What is the fastest way to sell a business?

Selling to someone you already know, such as an employee, family member, or competitor, is typically the fastest route. These sales can complete in three to six months compared to six to 12 months on the open market.

Regardless of the buyer, having your documents prepared and financials organised speeds up the process significantly, especially during due diligence.

When should I start preparing to sell my business?

Start planning 12 to 24 months before you intend to sell. This gives you time to organise financial records, secure key contracts, and document your processes.

The timeline also matters for tax. To claim Business Asset Disposal Relief, you must meet qualifying conditions for at least two years before the sale.

Do I need a business broker to sell my business?

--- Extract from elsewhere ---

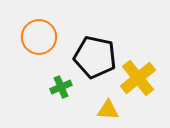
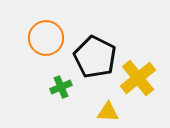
orange circle: moved 7 px right, 1 px down
black pentagon: rotated 15 degrees clockwise
yellow triangle: moved 2 px down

A broker isn't essential, especially if you already have a buyer in mind. However, brokers can add value by:

  • providing an independent valuation
  • marketing your business confidentially to a wider network
  • managing negotiations on your behalf
  • helping you achieve a better price and terms

For most sales to unknown buyers, a broker's expertise typically justifies their fee of 1% to 10% of the sale price.

Disclaimer

Xero does not provide accounting, tax, business or legal advice. This guide has been provided for information purposes only. You should consult your own professional advisors for advice directly relating to your business or before taking action in relation to any of the content provided.